Les étudiants algériens, clés du changement

La participation des étudiants au mouvement de protestation est déterminante pour sa dynamique. Cette population porte aussi en elle des transformations sociales profondes et à long terme. Par Jean-Baptiste Meyer, Institut de recherche pour le développement (IRD)

Les étudiants algériens ont un rôle clé, à double titre, dans les changements en cours et à venir de leur pays. Leur participation au mouvement de protestation est, en effet, déterminante pour sa dynamique. Mais cette population porte en elle, de surcroît, des transformations sociales profondes et à long terme.

Des effectifs multipliés par quatre

Les foules mues par les manifestations sont, à l’évidence, fortement composées de jeunes.

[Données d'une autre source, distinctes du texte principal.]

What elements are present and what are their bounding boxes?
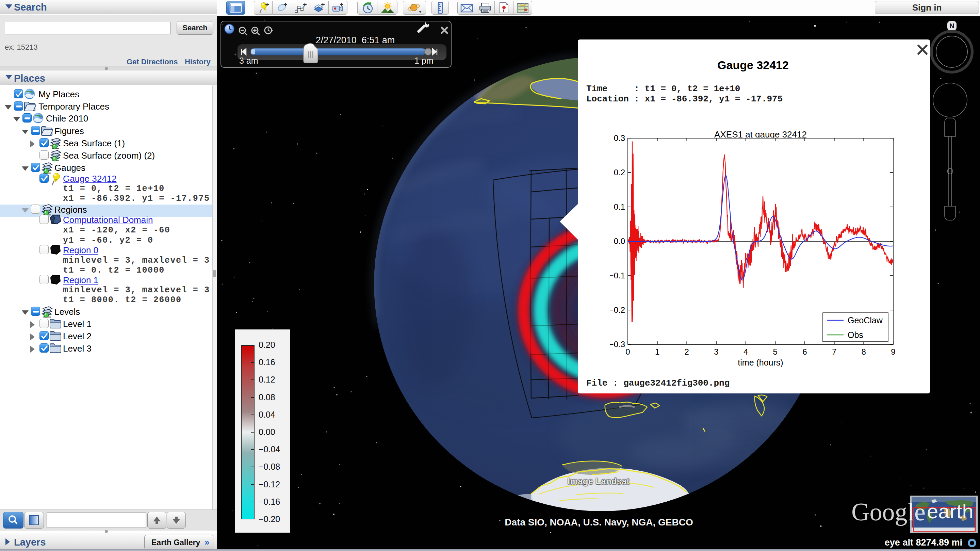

Rien d’étonnant dans un pays où 53 % de la population a moins de 30 ans. Parmi eux, beaucoup d’étudiants – soit mélangés aux autres dans les cortèges, soit ostensiblement circonscrits par les forces de l’ordre, et reclus à l’occasion sur leur campus pour les empêcher de propager la contestation.

Une part importante et croissante de la jeunesse est inscrite dans l’enseignement supérieur. En seulement six ans, le taux est passé de 31 à 43 %, rattrapant puis dépassant rapidement celui de la moyenne mondiale (de 32 à 37 %), tandis que les pays voisins d’Afrique du Nord s’en approchent à peine aujourd’hui (graphique 1).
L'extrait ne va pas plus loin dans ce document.